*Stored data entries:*
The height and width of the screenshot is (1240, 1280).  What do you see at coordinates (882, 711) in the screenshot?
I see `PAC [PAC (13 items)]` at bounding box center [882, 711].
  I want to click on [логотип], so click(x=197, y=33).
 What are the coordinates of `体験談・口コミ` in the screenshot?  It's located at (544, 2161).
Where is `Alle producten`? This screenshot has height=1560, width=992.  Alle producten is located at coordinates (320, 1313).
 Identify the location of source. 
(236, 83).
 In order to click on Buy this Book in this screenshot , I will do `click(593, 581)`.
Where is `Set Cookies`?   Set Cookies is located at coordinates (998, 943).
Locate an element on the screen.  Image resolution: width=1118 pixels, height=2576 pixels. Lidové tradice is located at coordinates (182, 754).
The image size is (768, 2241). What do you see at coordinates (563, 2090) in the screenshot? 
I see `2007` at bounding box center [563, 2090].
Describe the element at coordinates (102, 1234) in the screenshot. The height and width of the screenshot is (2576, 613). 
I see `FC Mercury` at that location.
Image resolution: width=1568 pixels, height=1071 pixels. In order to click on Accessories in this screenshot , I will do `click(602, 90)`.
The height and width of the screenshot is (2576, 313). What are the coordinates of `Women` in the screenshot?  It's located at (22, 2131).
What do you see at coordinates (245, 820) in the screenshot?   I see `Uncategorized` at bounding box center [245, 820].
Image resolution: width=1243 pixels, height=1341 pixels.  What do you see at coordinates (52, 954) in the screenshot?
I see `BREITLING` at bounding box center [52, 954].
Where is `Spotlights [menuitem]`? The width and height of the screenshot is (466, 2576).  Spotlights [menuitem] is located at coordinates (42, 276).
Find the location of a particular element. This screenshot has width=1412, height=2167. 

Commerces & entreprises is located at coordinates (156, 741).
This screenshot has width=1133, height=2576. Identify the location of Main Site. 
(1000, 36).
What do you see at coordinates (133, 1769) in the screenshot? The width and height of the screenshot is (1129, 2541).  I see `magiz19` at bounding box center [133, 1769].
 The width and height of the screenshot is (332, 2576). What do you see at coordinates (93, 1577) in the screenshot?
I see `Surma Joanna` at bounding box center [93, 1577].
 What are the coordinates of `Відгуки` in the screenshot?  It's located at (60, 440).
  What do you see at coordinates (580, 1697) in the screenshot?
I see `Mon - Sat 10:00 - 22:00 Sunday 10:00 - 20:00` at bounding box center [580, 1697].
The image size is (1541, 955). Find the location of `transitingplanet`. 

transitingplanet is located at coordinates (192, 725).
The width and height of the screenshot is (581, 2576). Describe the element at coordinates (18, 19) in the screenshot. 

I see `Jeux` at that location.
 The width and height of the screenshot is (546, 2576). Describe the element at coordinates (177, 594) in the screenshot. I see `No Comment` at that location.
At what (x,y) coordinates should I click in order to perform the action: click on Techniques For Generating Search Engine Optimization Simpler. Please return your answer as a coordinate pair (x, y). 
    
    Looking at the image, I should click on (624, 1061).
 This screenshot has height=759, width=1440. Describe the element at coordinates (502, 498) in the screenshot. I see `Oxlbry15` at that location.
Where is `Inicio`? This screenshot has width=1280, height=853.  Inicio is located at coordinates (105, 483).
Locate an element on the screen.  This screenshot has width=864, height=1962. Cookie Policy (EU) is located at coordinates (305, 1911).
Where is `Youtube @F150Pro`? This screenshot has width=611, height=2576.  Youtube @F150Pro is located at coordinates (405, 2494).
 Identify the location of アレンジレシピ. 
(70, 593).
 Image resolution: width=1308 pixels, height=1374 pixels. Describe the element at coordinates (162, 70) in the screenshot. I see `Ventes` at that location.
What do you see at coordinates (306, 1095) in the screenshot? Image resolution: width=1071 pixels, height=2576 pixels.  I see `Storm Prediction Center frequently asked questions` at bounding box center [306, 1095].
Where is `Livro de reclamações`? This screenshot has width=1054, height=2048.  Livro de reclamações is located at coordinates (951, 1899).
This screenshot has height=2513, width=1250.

*HOW TO COMPLETE THIS TASK:* Would you set down every entry again, exactly?

*EXERCISE OUTPUT:*
The height and width of the screenshot is (1240, 1280).  What do you see at coordinates (882, 711) in the screenshot?
I see `PAC [PAC (13 items)]` at bounding box center [882, 711].
  I want to click on [логотип], so click(x=197, y=33).
 What are the coordinates of `体験談・口コミ` in the screenshot?  It's located at (544, 2161).
Where is `Alle producten`? This screenshot has height=1560, width=992.  Alle producten is located at coordinates (320, 1313).
 Identify the location of source. 
(236, 83).
 In order to click on Buy this Book in this screenshot , I will do `click(593, 581)`.
Where is `Set Cookies`?   Set Cookies is located at coordinates (998, 943).
Locate an element on the screen.  Image resolution: width=1118 pixels, height=2576 pixels. Lidové tradice is located at coordinates (182, 754).
The image size is (768, 2241). What do you see at coordinates (563, 2090) in the screenshot? 
I see `2007` at bounding box center [563, 2090].
Describe the element at coordinates (102, 1234) in the screenshot. The height and width of the screenshot is (2576, 613). 
I see `FC Mercury` at that location.
Image resolution: width=1568 pixels, height=1071 pixels. In order to click on Accessories in this screenshot , I will do `click(602, 90)`.
The height and width of the screenshot is (2576, 313). What are the coordinates of `Women` in the screenshot?  It's located at (22, 2131).
What do you see at coordinates (245, 820) in the screenshot?   I see `Uncategorized` at bounding box center [245, 820].
Image resolution: width=1243 pixels, height=1341 pixels.  What do you see at coordinates (52, 954) in the screenshot?
I see `BREITLING` at bounding box center [52, 954].
Where is `Spotlights [menuitem]`? The width and height of the screenshot is (466, 2576).  Spotlights [menuitem] is located at coordinates (42, 276).
Find the location of a particular element. This screenshot has width=1412, height=2167. 

Commerces & entreprises is located at coordinates (156, 741).
This screenshot has width=1133, height=2576. Identify the location of Main Site. 
(1000, 36).
What do you see at coordinates (133, 1769) in the screenshot? The width and height of the screenshot is (1129, 2541).  I see `magiz19` at bounding box center [133, 1769].
 The width and height of the screenshot is (332, 2576). What do you see at coordinates (93, 1577) in the screenshot?
I see `Surma Joanna` at bounding box center [93, 1577].
 What are the coordinates of `Відгуки` in the screenshot?  It's located at (60, 440).
  What do you see at coordinates (580, 1697) in the screenshot?
I see `Mon - Sat 10:00 - 22:00 Sunday 10:00 - 20:00` at bounding box center [580, 1697].
The image size is (1541, 955). Find the location of `transitingplanet`. 

transitingplanet is located at coordinates (192, 725).
The width and height of the screenshot is (581, 2576). Describe the element at coordinates (18, 19) in the screenshot. 

I see `Jeux` at that location.
 The width and height of the screenshot is (546, 2576). Describe the element at coordinates (177, 594) in the screenshot. I see `No Comment` at that location.
At what (x,y) coordinates should I click in order to perform the action: click on Techniques For Generating Search Engine Optimization Simpler. Please return your answer as a coordinate pair (x, y). 
    
    Looking at the image, I should click on (624, 1061).
 This screenshot has height=759, width=1440. Describe the element at coordinates (502, 498) in the screenshot. I see `Oxlbry15` at that location.
Where is `Inicio`? This screenshot has width=1280, height=853.  Inicio is located at coordinates (105, 483).
Locate an element on the screen.  This screenshot has width=864, height=1962. Cookie Policy (EU) is located at coordinates (305, 1911).
Where is `Youtube @F150Pro`? This screenshot has width=611, height=2576.  Youtube @F150Pro is located at coordinates (405, 2494).
 Identify the location of アレンジレシピ. 
(70, 593).
 Image resolution: width=1308 pixels, height=1374 pixels. Describe the element at coordinates (162, 70) in the screenshot. I see `Ventes` at that location.
What do you see at coordinates (306, 1095) in the screenshot? Image resolution: width=1071 pixels, height=2576 pixels.  I see `Storm Prediction Center frequently asked questions` at bounding box center [306, 1095].
Where is `Livro de reclamações`? This screenshot has width=1054, height=2048.  Livro de reclamações is located at coordinates (951, 1899).
This screenshot has height=2513, width=1250.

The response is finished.